Lazard fait son come-back. Au premier semestre, la banque franco-américaine a détrôné BNP Paribas, sur le marché français du conseil en fusions et acquisitions, selon le classement publié ce vendredi matin par Thomson Reuters. Un marché toujours déprimé, en chute de 64% au premier semestre, à 39 milliards de dollars, crise de la dette et stagnation de l'économie obligent. Ce qui n'a pas empêché Lazard de conseiller des transactions d'une valeur totale de 18 milliards de dollars, si bien que la banque dirigée à Paris par Bruno Roger et Matthieu Pigasse s'adjuge la position de numéro un, soit un bond de dix places par rapport aux six premiers mois de 2011. BNP Paribas, du coup, rétrograde de la première à la deuxième place, avec 17 milliards de dollars de "deals" conseillés, juste devant Rothschild, qui demeure troisième (16,5 milliards de dollars).

Lazard présent sur 4 des 10 principales opérations

Il faut dire que Lazard, forte des recrutements effectués en 2011, avait décrété que 2012 serait une année de gains de parts de marché en France.

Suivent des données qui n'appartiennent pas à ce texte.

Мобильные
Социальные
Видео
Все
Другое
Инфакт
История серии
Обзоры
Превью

De fait, la banque a ?uvré sur près de la moitié des dix principales opérations de ce semestre. A l'achat, la banque a conseillé GDF Suez pour le rachat total du Britannique International Power (IP), une opération de 12 milliards de dollars. La banque était également au côté de l'Américain Simon Property, dans le cadre de l'acquisition de 28,7% de la foncière Klépierre auprès de BNP Paribas, pour deux milliards de dollars. Lazard a par ailleurs assisté MT Telecom, filiale de France Télécom-Orange, lors de sa reprise de l'Egyptien ECMS, pour 1,9 milliard de dollars. Enfin, à la vente, la banque a conseillé le groupe minier Eramet, dont Areva a vendu 25,68% du capital au FSI (Fonds stratégique d'investissement), pour un milliard de dollars.

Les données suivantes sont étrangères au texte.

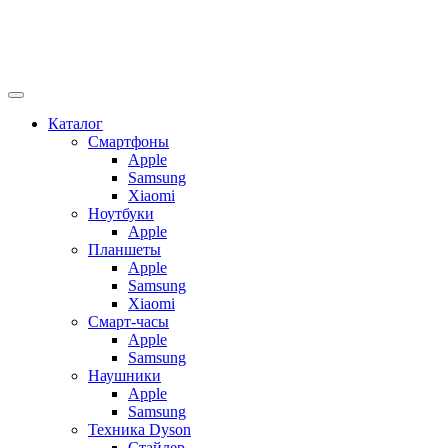
Каталог
Смартфоны
Apple
Samsung
Xiaomi
Ноутбуки
Apple
Планшеты
Apple
Samsung
Xiaomi
Смарт-часы
Apple
Samsung
Наушники
Apple
Samsung
Техника Dyson
Стайлер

Ondra Partners s'invite dans le « top dix »

Autre progression spectaculaire : celle d'Ondra Partners, qui ne figurait même pas dans la "league table" de Thomson Reuters en 2011, mais qui s'invite dans le "top dix" ce semestre, en septième place, avec 12,9 milliards de dollars de transactions conseillées. La toute jeune boutique, créée en octobre 2008 à Londres par des anciens de Lehman Brothers, dont le Français Benoît d'Angelin, s'offre ainsi le luxe de devancer la Société Générale, huitième avec près de 6 milliards de dollars d'opérations. Reste qu'Ondra n'a travaillé que sur un seul "deal", certes colossal, à savoir le rachat d'IP par GDF Suez, alors que la Société Générale a été conseil sur pas moins de 17 opérations.

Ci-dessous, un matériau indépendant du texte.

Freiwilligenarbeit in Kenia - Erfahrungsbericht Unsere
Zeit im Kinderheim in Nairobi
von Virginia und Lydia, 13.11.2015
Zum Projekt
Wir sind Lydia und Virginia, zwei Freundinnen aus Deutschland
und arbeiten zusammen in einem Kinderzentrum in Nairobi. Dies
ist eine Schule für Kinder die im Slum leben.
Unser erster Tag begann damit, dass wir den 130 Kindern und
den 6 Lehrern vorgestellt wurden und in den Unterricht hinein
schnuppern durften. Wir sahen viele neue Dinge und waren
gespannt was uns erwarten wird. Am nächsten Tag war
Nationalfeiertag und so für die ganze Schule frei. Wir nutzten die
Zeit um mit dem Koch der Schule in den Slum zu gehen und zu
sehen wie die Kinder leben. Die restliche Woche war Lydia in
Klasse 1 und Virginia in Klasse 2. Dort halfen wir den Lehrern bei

Pas de risque de conflit d'intérêt

En tout cas, les crises financières semblent propices à la (re)découverte des vertus des "boutiques. " Celles-ci sont spécialisées dans le conseil en fusions et acquisitions, contrairement à Morgan Stanley et autre JP Morgan ou BNP Paribas, qui font tout à la fois du conseil en fusions et acquisitions, de l'analyse financière, du financement d'entreprises, du courtage, etc. Conséquence, les boutiques, elles, ne présentent pas de risque de conflits d'intérêts. Une particularité très appréciée depuis que le rôle et l'éthique de très grandes banques - comme Goldman Sachs - dans la crise financière de 2008 ont été pointés du doigt par les autorités de marché.
Autre avantage des banques d'affaires indépendantes : leur taille. Lazard compte quelque 2.332 collaborateurs, soit cent fois moins que JP Morgan. Un atout non négligeable dans un métier où le souci de confidentialité des clients peut friser la paranoïa. Cette plus petite taille permet également aux boutiques d'être plus réactives.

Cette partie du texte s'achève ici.